Thursday, February 3, 2011

Edward Glaeser

Edward Glaeser is an economist at Harvard. His new book is Triumph of the City: How Our Greatest Invention Makes Us Richer, Smarter, Greener, Healthier, and Happier.

From his 2008 interview with the Wall Street Journal's Kelly Evans:

WSJ: What do you think of Beijing's make-over for the Olympics?

MR. GLAESER: It's amazing to see what they're doing -- it's a recognition by the government that big cities are a vital part of their growth. One of the great ironies is that the impact of the flattening world has not been to empower decentralized rural land, but to strengthen the cities in China and India and elsewhere that are gateways between those countries and the West. It's deeply wise for the Chinese to be pro-urban in terms of development. They're creating space for ideas and human capital to be developed.

Obviously, it's a mixed bag and there are huge pollution issues -- though those are more symptomatic of industries than of urbanization.

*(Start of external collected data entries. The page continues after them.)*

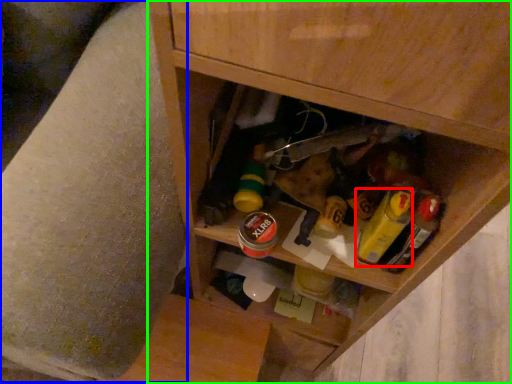 Question: Which object is the farthest from mustard (highlighted by a red box)? Choose among these: swivel chair (highlighted by a blue box) or cabinetry (highlighted by a green box).

Choices:
 (A) swivel chair
 (B) cabinetry

Answer: (A) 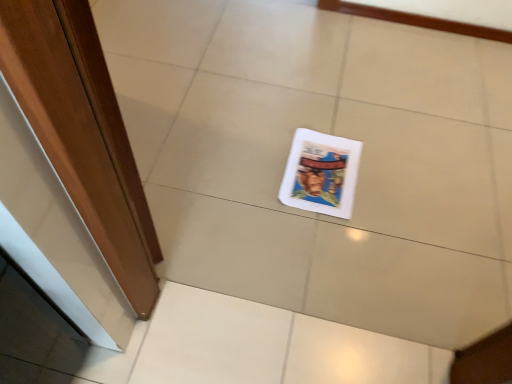 Where is `free spot behind white glossy magazine at center`? The width and height of the screenshot is (512, 384). free spot behind white glossy magazine at center is located at coordinates (330, 114). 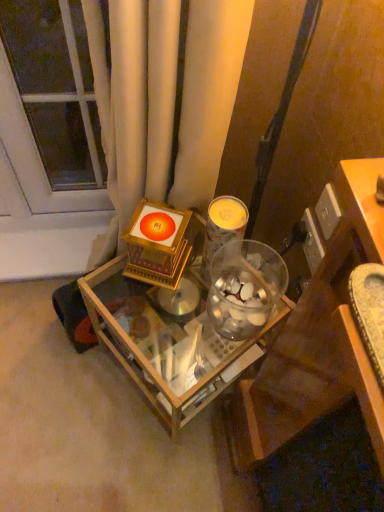 Question: Does transparent glass door at upper left contain metallic silver candle at center?

Choices:
 (A) no
 (B) yes

Answer: (A)

Question: Considering the relative positions of transparent glass door at upper left and metallic silver candle at center in the image provided, is transparent glass door at upper left in front of metallic silver candle at center?

Choices:
 (A) no
 (B) yes

Answer: (A)

Question: Is transparent glass door at upper left taller than metallic silver candle at center?

Choices:
 (A) no
 (B) yes

Answer: (B)

Question: Are transparent glass door at upper left and metallic silver candle at center located far from each other?

Choices:
 (A) yes
 (B) no

Answer: (B)

Question: From a real-world perspective, is transparent glass door at upper left located higher than metallic silver candle at center?

Choices:
 (A) yes
 (B) no

Answer: (B)

Question: Does point (206, 266) appear closer or farther from the camera than point (110, 281)?

Choices:
 (A) closer
 (B) farther

Answer: (A)

Question: From the image's perspective, relative to wooden table at center, is metallic silver candle at center above or below?

Choices:
 (A) above
 (B) below

Answer: (A)

Question: Considering their positions, is metallic silver candle at center located in front of or behind wooden table at center?

Choices:
 (A) front
 (B) behind

Answer: (A)

Question: From a real-world perspective, is metallic silver candle at center above or below wooden table at center?

Choices:
 (A) below
 (B) above

Answer: (B)

Question: Based on their sizes in the image, would you say transparent glass door at upper left is bigger or smaller than wooden table at center?

Choices:
 (A) small
 (B) big

Answer: (A)

Question: Looking at their shapes, would you say transparent glass door at upper left is wider or thinner than wooden table at center?

Choices:
 (A) wide
 (B) thin

Answer: (B)

Question: Considering their positions, is transparent glass door at upper left located in front of or behind wooden table at center?

Choices:
 (A) front
 (B) behind

Answer: (B)

Question: Is transparent glass door at upper left spatially inside wooden table at center, or outside of it?

Choices:
 (A) inside
 (B) outside

Answer: (B)

Question: From a real-world perspective, is metallic silver candle at center physically located above or below transparent glass door at upper left?

Choices:
 (A) above
 (B) below

Answer: (A)

Question: Choose the correct answer: Is metallic silver candle at center inside transparent glass door at upper left or outside it?

Choices:
 (A) inside
 (B) outside

Answer: (B) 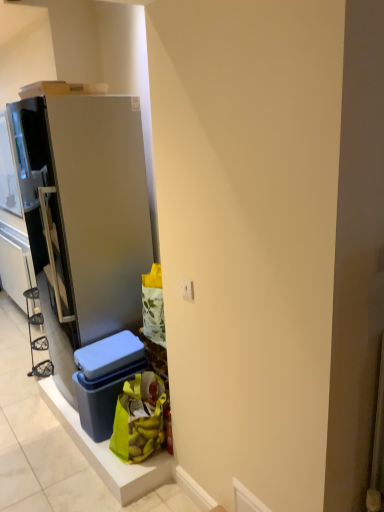 What do you see at coordinates (139, 418) in the screenshot?
I see `green fabric bag at lower center` at bounding box center [139, 418].

What is the approximate height of white plastic electric outlet at center?

The height of white plastic electric outlet at center is 8.78 centimeters.

Locate an element on the screen. This screenshot has height=512, width=384. matte blue plastic storage box at lower center is located at coordinates (105, 381).

What do you see at coordinates (90, 201) in the screenshot? This screenshot has width=384, height=512. I see `satin silver refrigerator at left` at bounding box center [90, 201].

I want to click on green fabric bag at lower center, so click(139, 418).

Which object is positioned more to the right, green fabric bag at lower center or white plastic electric outlet at center?

white plastic electric outlet at center is more to the right.

Can you confirm if green fabric bag at lower center is shorter than white plastic electric outlet at center?

No, green fabric bag at lower center is not shorter than white plastic electric outlet at center.

From a real-world perspective, is green fabric bag at lower center under white plastic electric outlet at center?

Indeed, from a real-world perspective, green fabric bag at lower center is positioned beneath white plastic electric outlet at center.

Looking at their sizes, would you say green fabric bag at lower center is wider or thinner than white plastic electric outlet at center?

In the image, green fabric bag at lower center appears to be wider than white plastic electric outlet at center.

Can you confirm if matte blue plastic storage box at lower center is shorter than satin silver refrigerator at left?

Indeed, matte blue plastic storage box at lower center has a lesser height compared to satin silver refrigerator at left.

Considering the relative positions of matte blue plastic storage box at lower center and satin silver refrigerator at left in the image provided, is matte blue plastic storage box at lower center behind satin silver refrigerator at left?

Yes, the depth of matte blue plastic storage box at lower center is greater than that of satin silver refrigerator at left.

From the image's perspective, which is below, matte blue plastic storage box at lower center or satin silver refrigerator at left?

matte blue plastic storage box at lower center is shown below in the image.

From the picture: Considering the relative sizes of matte blue plastic storage box at lower center and satin silver refrigerator at left in the image provided, is matte blue plastic storage box at lower center bigger than satin silver refrigerator at left?

Actually, matte blue plastic storage box at lower center might be smaller than satin silver refrigerator at left.

Is satin silver refrigerator at left facing away from matte blue plastic storage box at lower center?

That's not correct — satin silver refrigerator at left is not looking away from matte blue plastic storage box at lower center.

Which is farther from the camera, (104,320) or (96,403)?

The point (104,320) is farther.

Looking at this image, considering the relative sizes of satin silver refrigerator at left and matte blue plastic storage box at lower center in the image provided, is satin silver refrigerator at left wider than matte blue plastic storage box at lower center?

Yes, satin silver refrigerator at left is wider than matte blue plastic storage box at lower center.

At what (x,y) coordinates should I click in order to perform the action: click on storage box to the right of satin silver refrigerator at left. Please return your answer as a coordinate pair (x, y). The width and height of the screenshot is (384, 512). Looking at the image, I should click on (105, 381).

Could you tell me if white plastic electric outlet at center is facing green fabric bag at lower center?

No, white plastic electric outlet at center is not oriented towards green fabric bag at lower center.

Is white plastic electric outlet at center outside of green fabric bag at lower center?

Yes, white plastic electric outlet at center is outside of green fabric bag at lower center.

Which is more to the left, white plastic electric outlet at center or green fabric bag at lower center?

Positioned to the left is green fabric bag at lower center.

Relative to green fabric bag at lower center, is white plastic electric outlet at center in front or behind?

Visually, white plastic electric outlet at center is located in front of green fabric bag at lower center.

From the image's perspective, which one is positioned higher, satin silver refrigerator at left or white plastic electric outlet at center?

satin silver refrigerator at left appears higher in the image.

From the picture: Which of these two, satin silver refrigerator at left or white plastic electric outlet at center, stands taller?

satin silver refrigerator at left is taller.

Considering their positions, is satin silver refrigerator at left located in front of or behind white plastic electric outlet at center?

In the image, satin silver refrigerator at left appears behind white plastic electric outlet at center.

Which is more to the right, satin silver refrigerator at left or white plastic electric outlet at center?

From the viewer's perspective, white plastic electric outlet at center appears more on the right side.

From a real-world perspective, who is located lower, white plastic electric outlet at center or satin silver refrigerator at left?

satin silver refrigerator at left.

Between white plastic electric outlet at center and satin silver refrigerator at left, which one appears on the left side from the viewer's perspective?

satin silver refrigerator at left.

Identify the location of electric outlet that appears above the satin silver refrigerator at left (from a real-world perspective). (187, 290).

From the image's perspective, which is above, matte blue plastic storage box at lower center or white plastic electric outlet at center?

From the image's view, white plastic electric outlet at center is above.

Does point (97, 360) appear closer or farther from the camera than point (180, 282)?

Point (97, 360) appears to be farther away from the viewer than point (180, 282).

Is white plastic electric outlet at center at the back of matte blue plastic storage box at lower center?

No.

Considering the positions of objects matte blue plastic storage box at lower center and white plastic electric outlet at center in the image provided, who is more to the left, matte blue plastic storage box at lower center or white plastic electric outlet at center?

From the viewer's perspective, matte blue plastic storage box at lower center appears more on the left side.

I want to click on electric outlet above the green fabric bag at lower center (from the image's perspective), so click(x=187, y=290).

At what (x,y) coordinates should I click in order to perform the action: click on storage box below the satin silver refrigerator at left (from a real-world perspective). Please return your answer as a coordinate pair (x, y). This screenshot has width=384, height=512. Looking at the image, I should click on (x=105, y=381).

Considering their positions, is satin silver refrigerator at left positioned further to white plastic electric outlet at center than matte blue plastic storage box at lower center?

Among the two, satin silver refrigerator at left is located further to white plastic electric outlet at center.

Based on their spatial positions, is matte blue plastic storage box at lower center or white plastic electric outlet at center closer to satin silver refrigerator at left?

matte blue plastic storage box at lower center.

Which object lies further to the anchor point satin silver refrigerator at left, green fabric bag at lower center or white plastic electric outlet at center?

white plastic electric outlet at center.

From the picture: Considering their positions, is satin silver refrigerator at left positioned further to green fabric bag at lower center than white plastic electric outlet at center?

white plastic electric outlet at center is further to green fabric bag at lower center.

Looking at the image, which one is located further to white plastic electric outlet at center, satin silver refrigerator at left or green fabric bag at lower center?

satin silver refrigerator at left.

Estimate the real-world distances between objects in this image. Which object is closer to green fabric bag at lower center, matte blue plastic storage box at lower center or white plastic electric outlet at center?

matte blue plastic storage box at lower center.

When comparing their distances from matte blue plastic storage box at lower center, does green fabric bag at lower center or white plastic electric outlet at center seem further?

white plastic electric outlet at center.

Considering their positions, is satin silver refrigerator at left positioned further to matte blue plastic storage box at lower center than white plastic electric outlet at center?

Based on the image, white plastic electric outlet at center appears to be further to matte blue plastic storage box at lower center.

This screenshot has width=384, height=512. What are the coordinates of `electric outlet between satin silver refrigerator at left and matte blue plastic storage box at lower center from top to bottom` in the screenshot? It's located at (187, 290).

The width and height of the screenshot is (384, 512). Identify the location of storage box between white plastic electric outlet at center and green fabric bag at lower center in the vertical direction. (105, 381).

You are a GUI agent. You are given a task and a screenshot of the screen. Output one action in this format:
    pyautogui.click(x=<x>, y=<y>)
    Task: Click on the storage box between satin silver refrigerator at left and green fabric bag at lower center vertically
    
    Given the screenshot: What is the action you would take?
    pyautogui.click(x=105, y=381)

At what (x,y) coordinates should I click in order to perform the action: click on electric outlet between satin silver refrigerator at left and green fabric bag at lower center vertically. Please return your answer as a coordinate pair (x, y). The width and height of the screenshot is (384, 512). Looking at the image, I should click on (187, 290).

I think the Chinese model is much better than the Indian one, [which] has enormous restrictions on development. Dubai, meanwhile, is an amazing place, an incredible bet. It's a large-scale metropolis for the oil region of this world -- maybe that will pay off, or maybe we'll all be getting 200 miles to the gallon and they'll have a lot of empty towers.

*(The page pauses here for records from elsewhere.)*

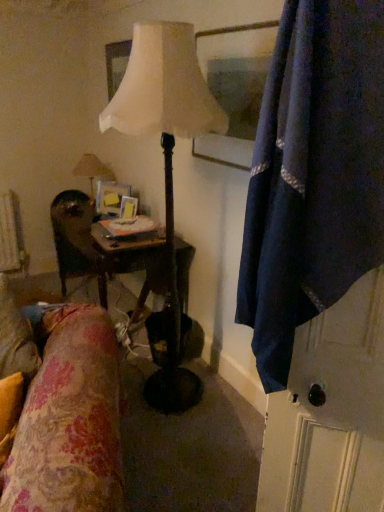 Question: In terms of width, does matte white lamp at center, positioned as the 2th lamp in left-to-right order, look wider or thinner when compared to floral fabric at lower left?

Choices:
 (A) wide
 (B) thin

Answer: (B)

Question: Visually, is matte white lamp at center, marked as the 1th lamp in a right-to-left arrangement, positioned to the left or to the right of floral fabric at lower left?

Choices:
 (A) right
 (B) left

Answer: (A)

Question: Considering the real-world distances, which object is farthest from the matte white lamp at center, acting as the second lamp starting from the back?

Choices:
 (A) navy blue fabric at right
 (B) matte beige lamp at upper left, which is the first lamp from back to front
 (C) floral fabric at lower left
 (D) wooden glossy picture frame at center
 (E) wooden chair at left

Answer: (B)

Question: Which is nearer to the navy blue fabric at right?

Choices:
 (A) wooden glossy picture frame at center
 (B) matte beige lamp at upper left, which is the 1th lamp in left-to-right order
 (C) matte white lamp at center, positioned as the 2th lamp in left-to-right order
 (D) wooden chair at left
 (E) floral fabric at lower left

Answer: (E) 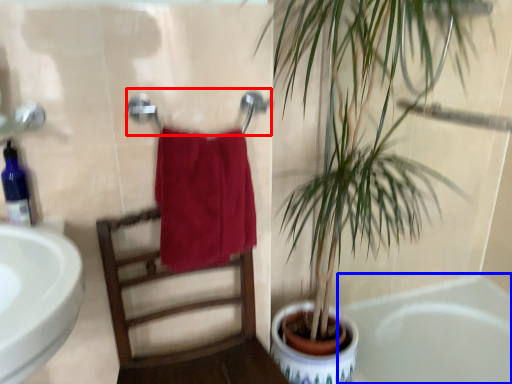 Question: Which point is further to the camera, towel bar (highlighted by a red box) or bathtub (highlighted by a blue box)?

Choices:
 (A) towel bar
 (B) bathtub

Answer: (B) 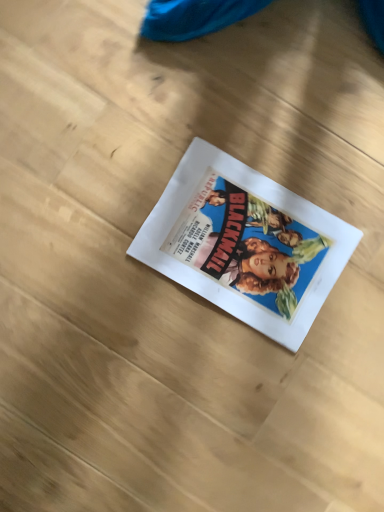 Find the location of a particular element. This screenshot has width=384, height=512. vacant region above white paper book at center (from a real-world perspective) is located at coordinates (247, 244). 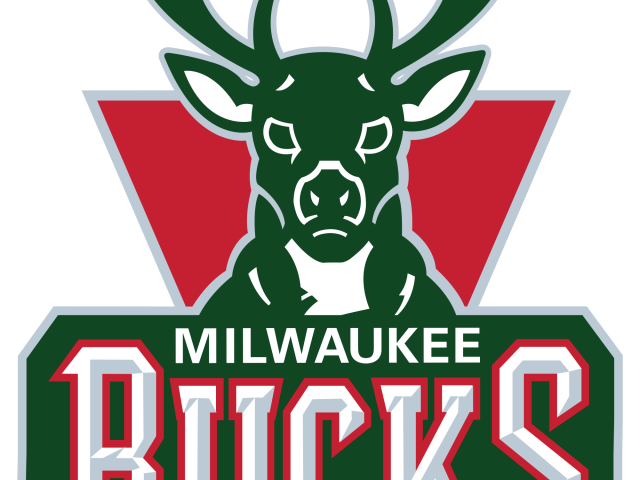 Locate an element on the screen. The height and width of the screenshot is (480, 640). corner is located at coordinates (54, 339). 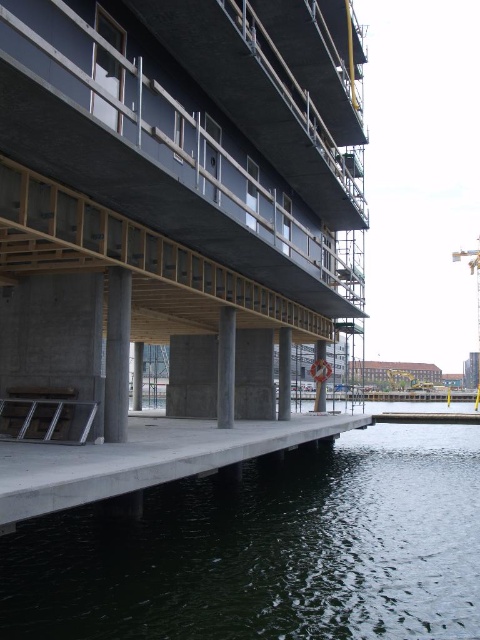 Is concrete/rough pillar at lower center to the right of concrete at lower center from the viewer's perspective?

In fact, concrete/rough pillar at lower center is to the left of concrete at lower center.

Does point (132, 392) come farther from viewer compared to point (324, 352)?

Yes.

Is point (137, 372) closer to viewer compared to point (324, 353)?

No.

Image resolution: width=480 pixels, height=640 pixels. In order to click on concrete/rough pillar at lower center in this screenshot , I will do `click(137, 376)`.

Does point (132, 484) lie in front of point (117, 412)?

WSJ: What other global cities are succeeding? Which ones are struggling?

MR. GLAESER: I'm very drawn by the comparison of Mumbai, which is at the nadir of development policies, and Singapore, which appears to work very well.

Singapore has a highly involved government, which is not altogether surprising and not entirely wrong, given that you've got four million people living in 270 square miles.

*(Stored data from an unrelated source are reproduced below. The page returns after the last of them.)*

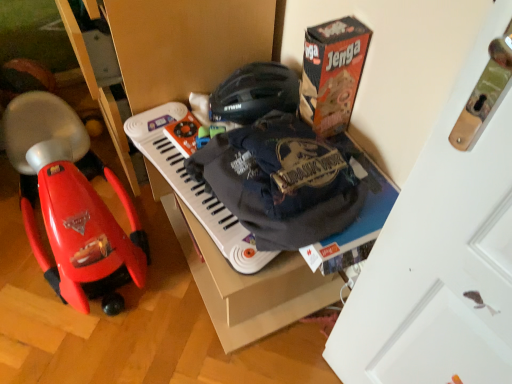 What are the coordinates of `white plastic musical keyboard at center` in the screenshot? It's located at (194, 186).

Measure the distance between shiny red plastic baby carriage at left and camera.

shiny red plastic baby carriage at left and camera are 1.15 meters apart.

What do you see at coordinates (441, 258) in the screenshot?
I see `white matte door at upper right` at bounding box center [441, 258].

Find the location of a particular element. white plastic musical keyboard at center is located at coordinates (194, 186).

Is white matte door at upper right taller or shorter than shiny red plastic baby carriage at left?

In the image, white matte door at upper right appears to be taller than shiny red plastic baby carriage at left.

Looking at this image, looking at the image, does white matte door at upper right seem bigger or smaller compared to shiny red plastic baby carriage at left?

Clearly, white matte door at upper right is smaller in size than shiny red plastic baby carriage at left.

Are white matte door at upper right and shiny red plastic baby carriage at left beside each other?

No, white matte door at upper right is not beside shiny red plastic baby carriage at left.

Is white matte door at upper right located outside shiny red plastic baby carriage at left?

That's correct, white matte door at upper right is outside of shiny red plastic baby carriage at left.

Is point (342, 66) in front of point (406, 320)?

No.

Considering the sizes of orange cardboard jenga box at upper right and white matte door at upper right in the image, is orange cardboard jenga box at upper right taller or shorter than white matte door at upper right?

orange cardboard jenga box at upper right is shorter than white matte door at upper right.

Considering the sizes of objects orange cardboard jenga box at upper right and white matte door at upper right in the image provided, who is bigger, orange cardboard jenga box at upper right or white matte door at upper right?

white matte door at upper right.

Considering the relative positions of white plastic musical keyboard at center and white matte door at upper right in the image provided, is white plastic musical keyboard at center in front of white matte door at upper right?

No, it is behind white matte door at upper right.

From a real-world perspective, is white plastic musical keyboard at center under white matte door at upper right?

Yes, from a real-world perspective, white plastic musical keyboard at center is beneath white matte door at upper right.

What's the angular difference between white plastic musical keyboard at center and white matte door at upper right's facing directions?

There is a 0.565-degree angle between the facing directions of white plastic musical keyboard at center and white matte door at upper right.

Looking at this image, from a real-world perspective, relative to orange cardboard jenga box at upper right, is shiny red plastic baby carriage at left vertically above or below?

shiny red plastic baby carriage at left is situated lower than orange cardboard jenga box at upper right in the real world.

Considering the positions of objects shiny red plastic baby carriage at left and orange cardboard jenga box at upper right in the image provided, who is behind, shiny red plastic baby carriage at left or orange cardboard jenga box at upper right?

Positioned behind is shiny red plastic baby carriage at left.

I want to click on baby carriage behind the orange cardboard jenga box at upper right, so click(71, 204).

Does point (58, 133) come behind point (328, 355)?

Yes, point (58, 133) is behind point (328, 355).

Can you confirm if shiny red plastic baby carriage at left is smaller than white matte door at upper right?

Incorrect, shiny red plastic baby carriage at left is not smaller in size than white matte door at upper right.

Would you say shiny red plastic baby carriage at left is inside or outside white matte door at upper right?

shiny red plastic baby carriage at left is outside white matte door at upper right.

Does shiny red plastic baby carriage at left lie in front of white matte door at upper right?

No, shiny red plastic baby carriage at left is behind white matte door at upper right.

Is white plastic musical keyboard at center directly adjacent to shiny red plastic baby carriage at left?

white plastic musical keyboard at center and shiny red plastic baby carriage at left are not in contact.

Considering the relative sizes of white plastic musical keyboard at center and shiny red plastic baby carriage at left in the image provided, is white plastic musical keyboard at center shorter than shiny red plastic baby carriage at left?

Yes, white plastic musical keyboard at center is shorter than shiny red plastic baby carriage at left.

Which is behind, point (168, 170) or point (20, 158)?

Positioned behind is point (20, 158).

Which point is more forward, [438,161] or [330,101]?

The point [438,161] is more forward.

Looking at this image, is white matte door at upper right looking in the opposite direction of orange cardboard jenga box at upper right?

No, white matte door at upper right is not facing the opposite direction of orange cardboard jenga box at upper right.

Relative to orange cardboard jenga box at upper right, is white matte door at upper right in front or behind?

Clearly, white matte door at upper right is in front of orange cardboard jenga box at upper right.

I want to click on baby carriage beneath the white matte door at upper right (from a real-world perspective), so click(x=71, y=204).

Image resolution: width=512 pixels, height=384 pixels. Identify the location of door on the right of orange cardboard jenga box at upper right. (441, 258).

From the image, which object appears to be farther from white plastic musical keyboard at center, white matte door at upper right or orange cardboard jenga box at upper right?

white matte door at upper right.

Estimate the real-world distances between objects in this image. Which object is further from white matte door at upper right, white plastic musical keyboard at center or orange cardboard jenga box at upper right?

orange cardboard jenga box at upper right is further to white matte door at upper right.

Based on their spatial positions, is white matte door at upper right or white plastic musical keyboard at center further from shiny red plastic baby carriage at left?

white matte door at upper right is further to shiny red plastic baby carriage at left.

Estimate the real-world distances between objects in this image. Which object is closer to white plastic musical keyboard at center, white matte door at upper right or shiny red plastic baby carriage at left?

Among the two, shiny red plastic baby carriage at left is located nearer to white plastic musical keyboard at center.

Which object lies nearer to the anchor point orange cardboard jenga box at upper right, shiny red plastic baby carriage at left or white matte door at upper right?

The object closer to orange cardboard jenga box at upper right is white matte door at upper right.

From the picture: Which object lies further to the anchor point white matte door at upper right, shiny red plastic baby carriage at left or white plastic musical keyboard at center?

Based on the image, shiny red plastic baby carriage at left appears to be further to white matte door at upper right.

Which object lies nearer to the anchor point shiny red plastic baby carriage at left, orange cardboard jenga box at upper right or white plastic musical keyboard at center?

Based on the image, white plastic musical keyboard at center appears to be nearer to shiny red plastic baby carriage at left.

Estimate the real-world distances between objects in this image. Which object is further from shiny red plastic baby carriage at left, white plastic musical keyboard at center or white matte door at upper right?

white matte door at upper right lies further to shiny red plastic baby carriage at left than the other object.

You are a GUI agent. You are given a task and a screenshot of the screen. Output one action in this format:
    pyautogui.click(x=<x>, y=<y>)
    Task: Click on the musical keyboard located between shiny red plastic baby carriage at left and white matte door at upper right in the left-right direction
    The height and width of the screenshot is (384, 512).
    Given the screenshot: What is the action you would take?
    pyautogui.click(x=194, y=186)

At what (x,y) coordinates should I click in order to perform the action: click on musical keyboard located between shiny red plastic baby carriage at left and orange cardboard jenga box at upper right in the left-right direction. Please return your answer as a coordinate pair (x, y). Image resolution: width=512 pixels, height=384 pixels. Looking at the image, I should click on (194, 186).

What are the coordinates of `box between white matte door at upper right and white plastic musical keyboard at center along the z-axis` in the screenshot? It's located at (332, 73).

The width and height of the screenshot is (512, 384). Identify the location of box located between shiny red plastic baby carriage at left and white matte door at upper right in the left-right direction. (332, 73).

They've embraced things like congestion pricing and it's a city that has remarkably uncongested streets -- for 30 years they've pioneered the use of congestion pricing to moderate traffic flows.

There's a lot that's less than ideal about the Singapore government, but on land-use planning the city looks like it's doing a remarkable job, given the problems it faces with having so little land per capita.